**Supplied entries:**
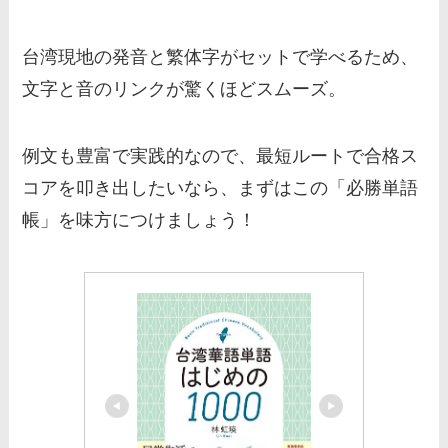
台湾現地の発音と繁体字がセットで学べるため、
文字と音のリンクが驚くほどスムーズ。
例文も豊富で実践的なので、最短ルートで合格ス
コアを叩き出したいなら、まずはこの「必勝単語
帳」を味方につけましょう！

**Exercise description:** Please produce an exact copy of the listing, omitting the pictures.

**Answer:**
台湾現地の発音と繁体字がセットで学べるため、
文字と音のリンクが驚くほどスムーズ。
例文も豊富で実践的なので、最短ルートで合格ス
コアを叩き出したいなら、まずはこの「必勝単語
帳」を味方につけましょう！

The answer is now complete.